Sure, I endorse that conclusion today, when systems aren't particularly general / competent. I don't endorse that conclusion for the future, when systems will predictably become more general / competent.

(And if you take language models and put them in weird circumstances, they still look competent on some axes, they're just weird enough that we had trouble attributing any simple goal to them.)

I'm not sure I understand what you mean by empowerment and purpose as it relates to language models, can you say it a different way?

empowerment as in ability to control an environment; I just wanted to use a different term of art because it felt more appropriate, despite not being evaluated directly, empowerment is the question we care about out of capability, is it not?

and by purpose I simply meant goal.

I understand that part, but I'm not seeing what you mean by empowerment being reliable but purpose being confusing, and why language models are an exception to that.

The generative modeling objective applied to human datasets only makes behavior that causes empowerment because doing so correlates with behavior that causes accuracy; a reinforcement learning objective applied to the same dataset will still learn the convergent empowerment capability well, but the reward signal is relatively sparse, the model will fit whatever happens to be going on at the time.

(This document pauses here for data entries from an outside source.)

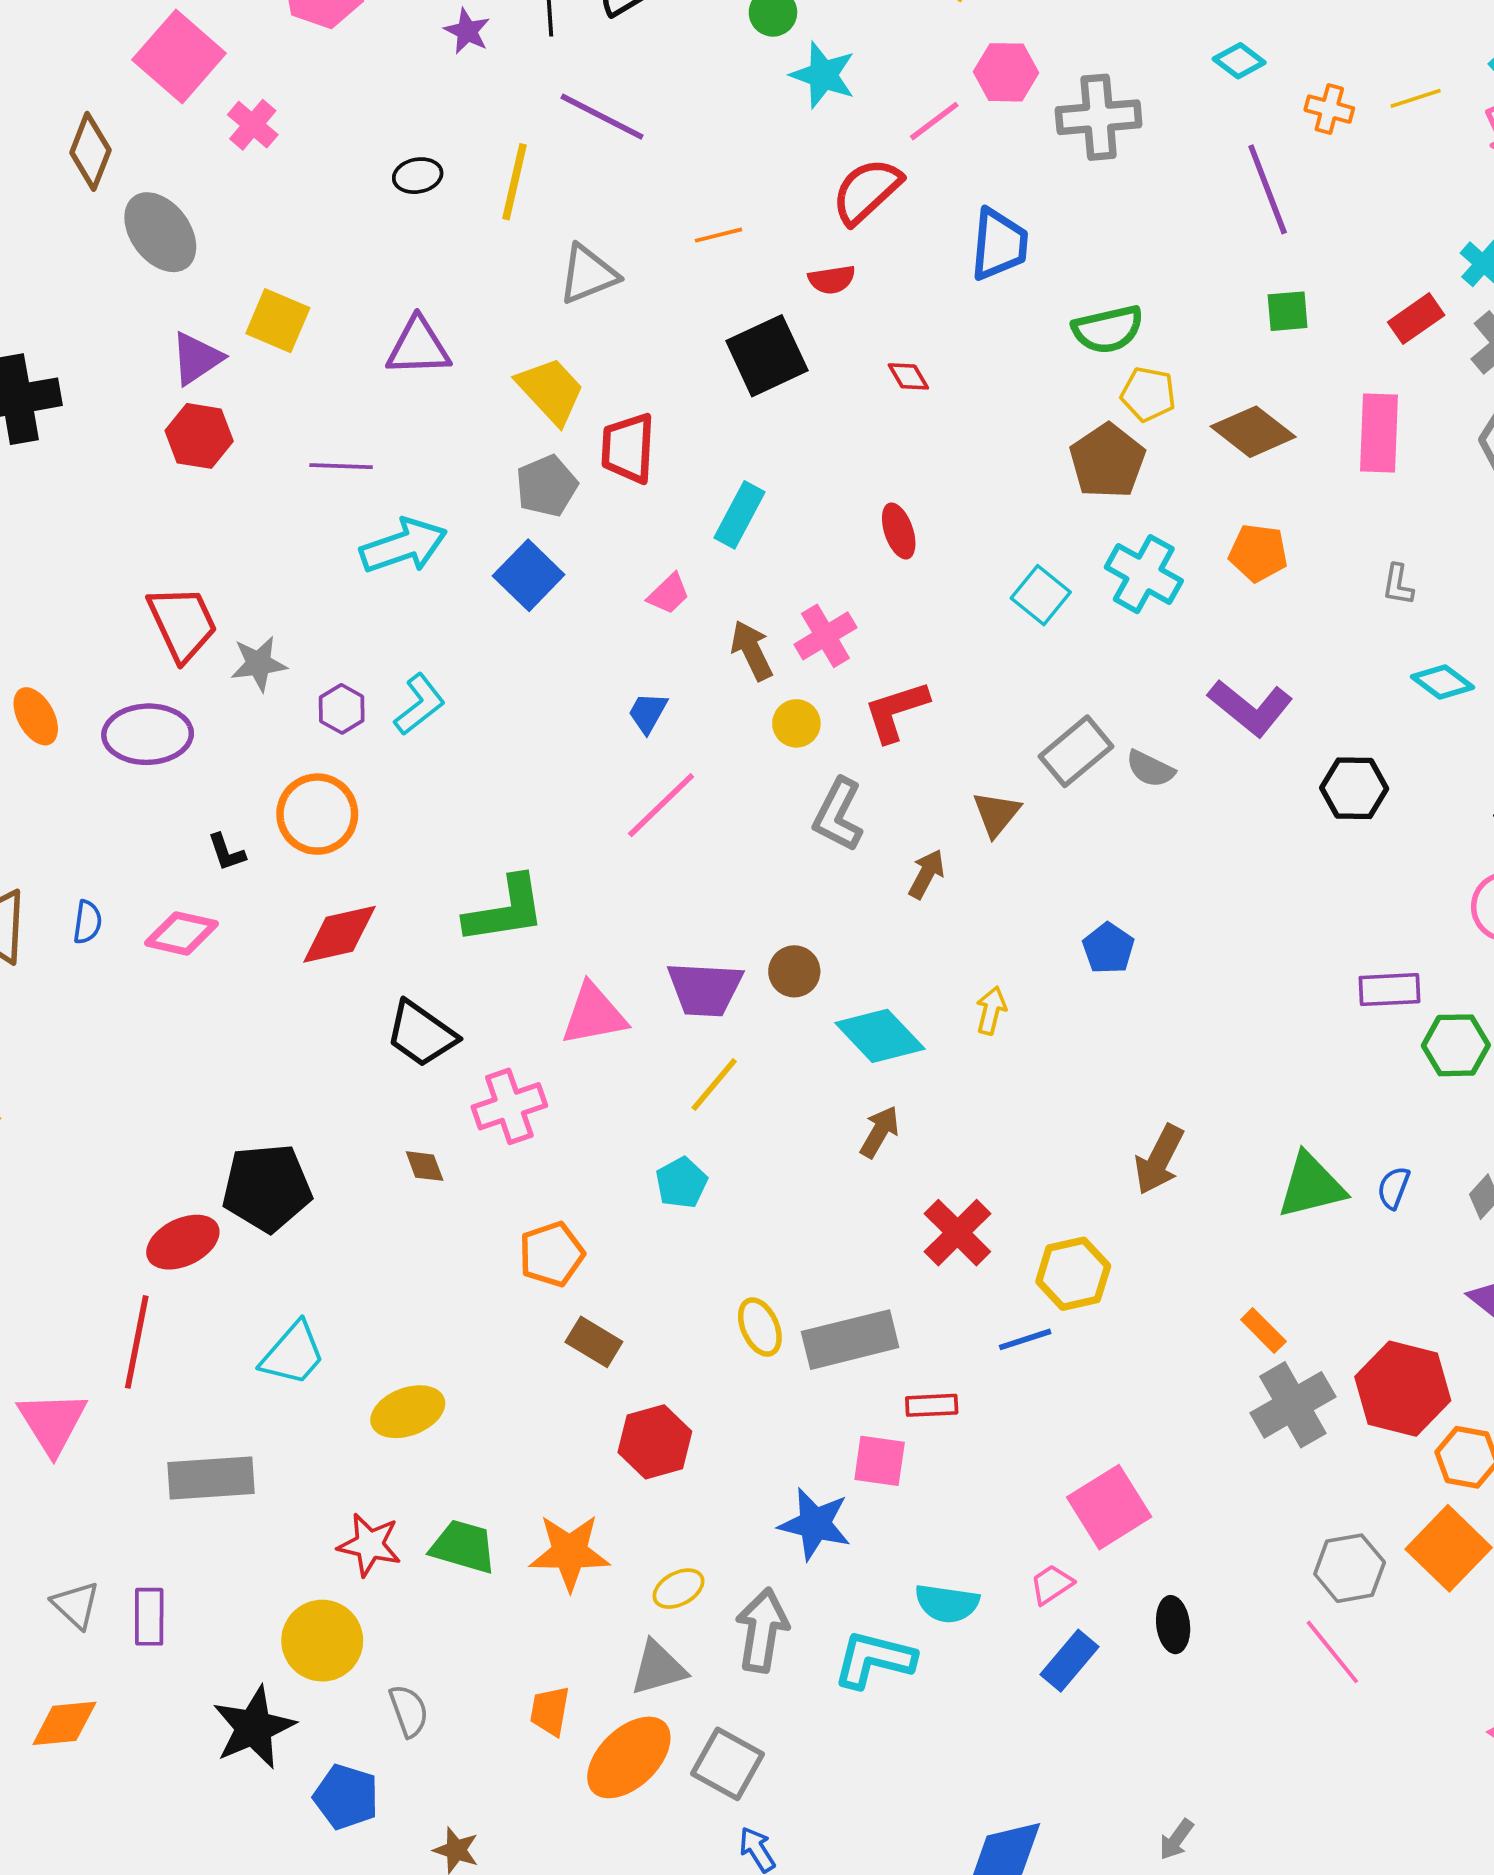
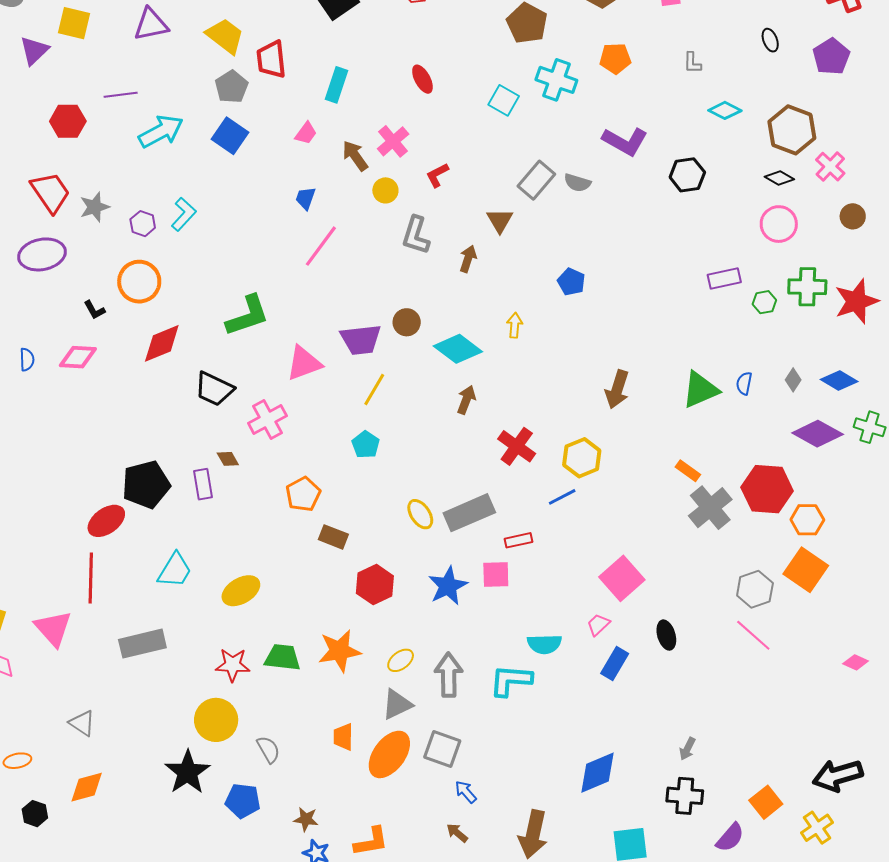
red hexagon: (199, 436) -> (68, 121), moved
red L-shape: (896, 711) -> (437, 175), size x0.7
green hexagon: (1456, 1045) -> (764, 302), size x0.7
blue star: (815, 1524) -> (448, 586), moved, turned -30
purple rectangle: (149, 1617) -> (203, 484), moved

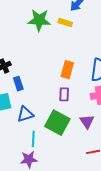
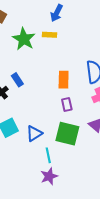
green star: (39, 20) -> (24, 39), turned -30
blue rectangle: (18, 84) -> (17, 80), moved

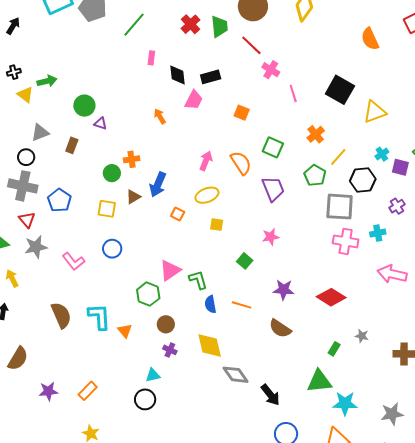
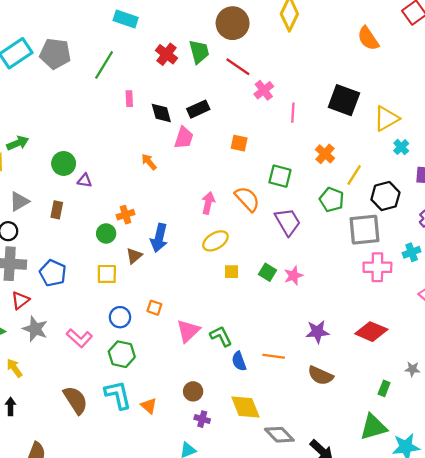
pink cross: (271, 70) -> (264, 90), turned 30
pink line: (293, 93) -> (293, 113), turned 30
cyan cross: (382, 154) -> (401, 147), moved
orange square: (178, 214) -> (154, 308), moved
red triangle: (27, 220) -> (20, 300), turned 42
gray star: (36, 247) -> (35, 329), turned -30
green square: (245, 261) -> (267, 272), moved
green hexagon: (148, 294) -> (122, 354), moved

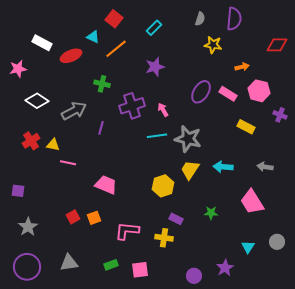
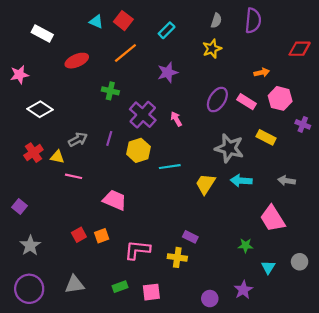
cyan triangle: (93, 37) -> (96, 22), moved
white rectangle: (42, 43) -> (42, 34), moved
yellow star: (213, 45) -> (212, 49), moved, turned -30
purple cross: (132, 106) -> (143, 115), turned -30
gray arrow: (74, 111) -> (78, 140), moved, size x0.7
cyan line: (157, 136) -> (170, 167), moved
gray star: (188, 139) -> (229, 148), moved
yellow hexagon: (163, 186) -> (138, 150), moved
purple square: (18, 191) -> (19, 207), turned 32
green star: (211, 213) -> (245, 246), moved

in general it seems like the thing all of the example situations have in common is much less dense feedback from anything approaching a true objective.

situations where it's obvious how to assemble steps to get things, but confusing which results of the different combinations are the ones you really want, are ones where feedback is hard to be sure you have pushed into the correct dimensions. or something.

These examples seem like capabilities failures rather than alignment failures. Reading them doesn’t make me feel any more convinced that there will be rebellious AI, accidental paperclip maximizers, deceptive alignment, etc.

In the first example, the environment the AI is in suddenly changes, and the AI is not given the capability to learn and adapt to this change. So of course it fails.

In the second example, the AI is given the ability to continuously learn and adapt, and in this case, it actually succeeds at the intended goal. It almost depopulates the trees, because it’s a relatively simple reinforcement learner & it has to screw up once to learn from its mistakes, whereas a more sophisticated intelligence might have more foresight. Still, only messing up once is pretty impressive.

The third example is an LLM, about which it’s sort of awkward to apply the concept of having “goals”. LLMs are capable of astonishing examples of intelligence sometimes but also frequently are very “stupid” when statistical next-token-prediction just leads to faulty pattern-matching. This failure is one such example.